There is nothing like a snowfall to make patterns and textures in the landscape stand out. Boxwood provides a small and fine texture and a uniform pattern; this picture makes that very clear. The branching on trees stands out dramatically when those branches are coated with snow. These brown concrete pots have very smooth surfaces; only the rims catch the snow. The pots read as a homogeneous shape. Given the somber colors of a winter landscape, the interest here is all about line, pattern, texture, and mass. Winter greatly restricts the color palette in the landscape-that change is not all bad. It makes the other elements of design easier to see.
A dusting of snow has collected on the exposed surfaces of these bundles of copper willow. The bunches provide quite a hairdo for this bench. Individually, the sticks are quite linear. The mass of sticks have a curved pattern. The snow makes clear that anything in a mass reads quite diferently than it does as an individual. A single plant might be distinguished in its flower or leaf, or stature; a mass of that plant is more about an overall shape, sweep, or drift.
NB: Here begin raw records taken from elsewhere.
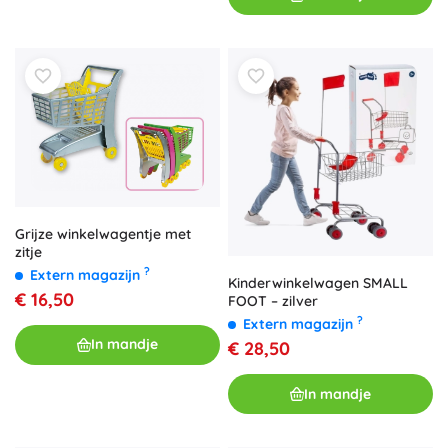
Grijze winkelwagentje met
zitje
?
Extern magazijn
Kinderwinkelwagen SMALL
€ 16,50
FOOT – zilver
?
Extern magazijn
In mandje
€ 28,50
In mandje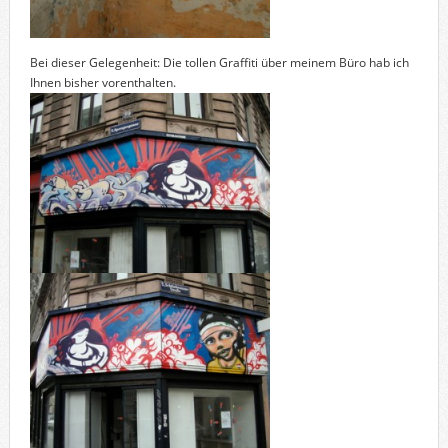
Bei dieser Gelegenheit: Die tollen Graffiti über meinem Büro hab ich
Ihnen bisher vorenthalten.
This cast iron grate has a distinctive pattern and a densely complex texture. Snow makes all the more of that. How snow softens the outlines of hard structures and surfaces is one of the pleasures of the winter landscape. A snowfall can make the most ordinary landscape look spectacularly beautiful. It would be more accurate to say that most natural phenomena are spectacularly beautiful-even if I neglect to see it. The snow turns on the lights.
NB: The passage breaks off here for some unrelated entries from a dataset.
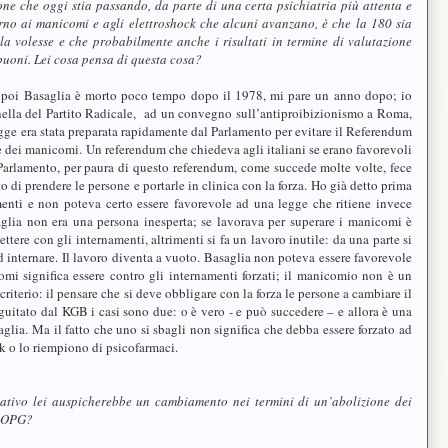
ne che oggi stia passando, da parte di una certa psichiatria più attenta e
rno ai manicomi e agli elettroshock che alcuni avanzano, è che la 180 sia
a volesse e che probabilmente anche i risultati in termine di valutazione
o buoni. Lei cosa pensa di questa cosa?
, poi Basaglia è morto poco tempo dopo il 1978, mi pare un anno dopo; io
ella del Partito Radicale, ad un convegno sull’antiproibizionismo a Roma,
gge era stata preparata rapidamente dal Parlamento per evitare il Referendum
e dei manicomi. Un referendum che chiedeva agli italiani se erano favorevoli
 Parlamento, per paura di questo referendum, come succede molte volte, fece
to di prendere le persone e portarle in clinica con la forza. Ho già detto prima
menti e non poteva certo essere favorevole ad una legge che ritiene invece
saglia non era una persona inesperta; se lavorava per superare i manicomi è
tere con gli internamenti, altrimenti si fa un lavoro inutile: da una parte si
 ad internare. Il lavoro diventa a vuoto. Basaglia non poteva essere favorevole
omi significa essere contro gli internamenti forzati; il manicomio non è un
 criterio: il pensare che si deve obbligare con la forza le persone a cambiare il
guitato dal KGB i casi sono due: o è vero - e può succedere – e allora è una
aglia. Ma il fatto che uno si sbagli non significa che debba essere forzato ad
ck o lo riempiono di psicofarmaci.
ativo lei auspicherebbe un cambiamento nei termini di un’abolizione dei
i OPG?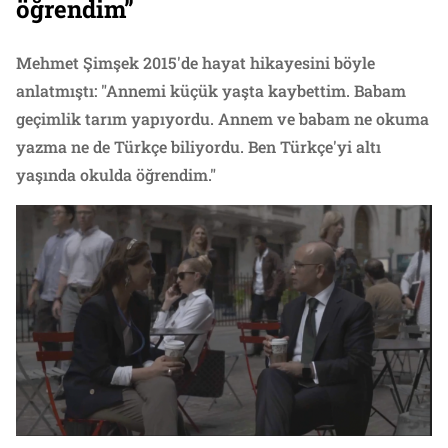
öğrendim”
Mehmet Şimşek 2015'de hayat hikayesini böyle
anlatmıştı: "Annemi küçük yaşta kaybettim. Babam
geçimlik tarım yapıyordu. Annem ve babam ne okuma
yazma ne de Türkçe biliyordu. Ben Türkçe'yi altı
yaşında okulda öğrendim."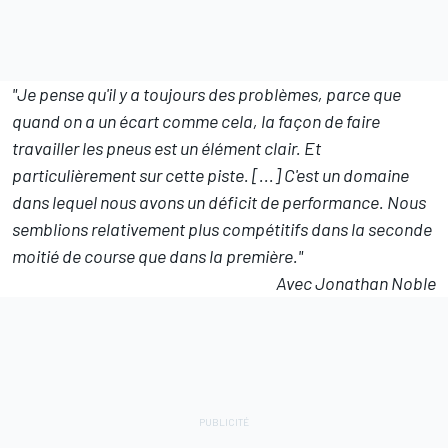
"Je pense qu'il y a toujours des problèmes, parce que
quand on a un écart comme cela, la façon de faire
travailler les pneus est un élément clair. Et
particulièrement sur cette piste. [...] C'est un domaine
dans lequel nous avons un déficit de performance. Nous
semblions relativement plus compétitifs dans la seconde
moitié de course que dans la première."
Avec Jonathan Noble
We are not buried in snow like other parts of the country, but we did get 6-8 inches. The snow fell fast, and stuck to everything. Why does it sometime snow when the temperature is above freezing? It was 35 degrees here at one point yesterday and snowing like mad; it was 7 degrees when I got to work this morning. All the wet snow is now frozen in place, so I have had plenty of time to look around. The pruning pattern on the katsura espaliers can be readily seen; branches that were cut back hard responded by sprouting a number of stick straight branches from a single cut. The pattern I see on these trees is a very clear explanation of how a branch responds to pruning. A pruning cut issues an invitation to grow.
These vintage trench drains have a repetitive and very geometric pattern. They are most clearly a human-generated form. The wildly curving branches of the pollarded willow are anything human. This idea shocks me some, and interests me a lot. The snow outlines the massive main trunks of the tree. I will loose this pollarded tree sooner rather than later. A high wind several years ago uprooted it. My efforts to replant it were in vain; the bark is shedding in giant strips, and bracket fungus fruiting bodies have appeared.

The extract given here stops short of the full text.